● **TASK DIRECTIONS**: Reproduce word for word every line of the entries below, from the line containing "Juli 28, 2026" through the final line, and nothing else.

========

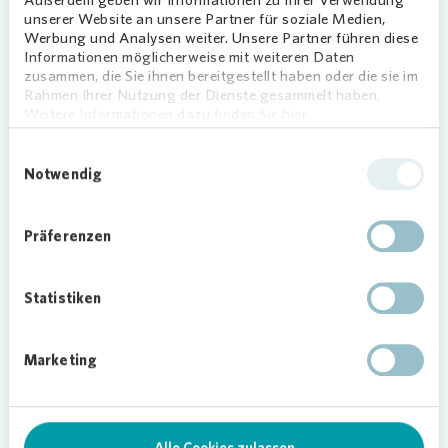
Außerdem geben wir Informationen zu Ihrer Verwendung
Geldbeutel schonen.
unserer Website an unsere Partner für soziale Medien,
Werbung und Analysen weiter. Unsere Partner führen diese
Wichtig:
Der Multisensor Plus wird
Informationen möglicherweise mit weiteren Daten
standardmäßig so installiert, dass keine
zusammen, die Sie ihnen bereitgestellt haben oder die sie im
lokale Speicherung und Übertragung der
Rahmen Ihrer Nutzung der Dienste gesammelt haben.
Weitere Informationen dazu finden Sie hier.
Raumklimadaten erfolgt. Auf Wunsch und
mit Ihrer Einwilligung aktivieren wir diese
Einwilligungsauswahl
Funktion beim Einbau, sodass Sie die
Notwendig
Klimadaten jederzeit in der „Mein
Vonovia
“ App einsehen können.
Präferenzen
„Mein Vonovia“ App
Statistiken
Marketing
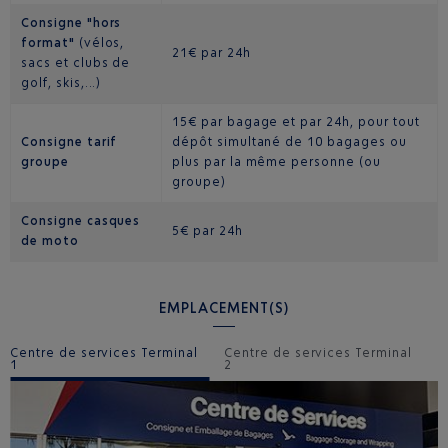
Consigne "hors
format"
(vélos,
21€ par 24h
sacs et clubs de
golf, skis,...)
15€ par bagage et par 24h, pour tout
Consigne tarif
dépôt simultané de 10 bagages ou
groupe
plus par la même personne (ou
groupe)
Consigne casques
5€ par 24h
de moto
EMPLACEMENT(S)
Centre de services Terminal
Centre de services Terminal
1
2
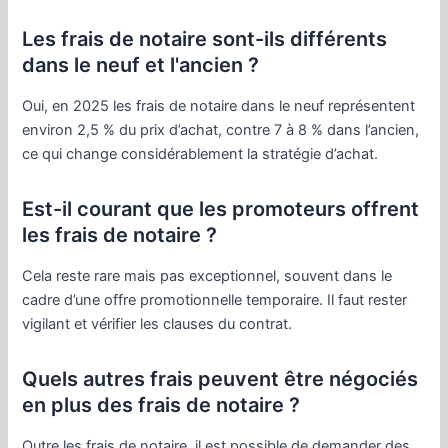
Les frais de notaire sont-ils différents
dans le neuf et l'ancien ?
Oui, en 2025 les frais de notaire dans le neuf représentent
environ 2,5 % du prix d’achat, contre 7 à 8 % dans l’ancien,
ce qui change considérablement la stratégie d’achat.
Est-il courant que les promoteurs offrent
les frais de notaire ?
Cela reste rare mais pas exceptionnel, souvent dans le
cadre d’une offre promotionnelle temporaire. Il faut rester
vigilant et vérifier les clauses du contrat.
Quels autres frais peuvent être négociés
en plus des frais de notaire ?
Outre les frais de notaire, il est possible de demander des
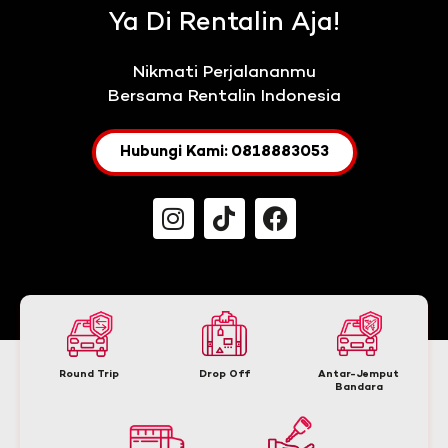
Ya Di Rentalin Aja!
Nikmati Perjalananmu
Bersama Rentalin Indonesia
Hubungi Kami: 0818883053
Round Trip
Drop Off
Antar-Jemput
Bandara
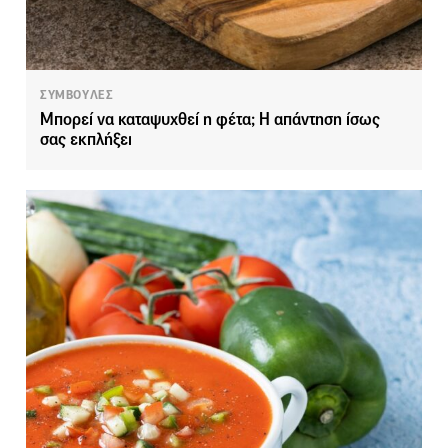
ΣΥΜΒΟΥΛΕΣ
Μπορεί να καταψυχθεί η φέτα; Η απάντηση ίσως
σας εκπλήξει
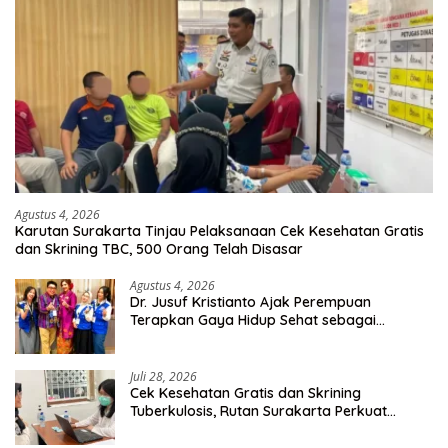
Agustus 4, 2026
Karutan Surakarta Tinjau Pelaksanaan Cek Kesehatan Gratis
dan Skrining TBC, 500 Orang Telah Disasar
Agustus 4, 2026
Dr. Jusuf Kristianto Ajak Perempuan
Terapkan Gaya Hidup Sehat sebagai
Investasi Masa Depan
Juli 28, 2026
Cek Kesehatan Gratis dan Skrining
Tuberkulosis, Rutan Surakarta Perkuat
Deteksi Dini Penyakit Menular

========

● **RESULT**:
Juli 28, 2026
Cek Kesehatan Gratis dan Skrining
Tuberkulosis, Rutan Surakarta Perkuat
Deteksi Dini Penyakit Menular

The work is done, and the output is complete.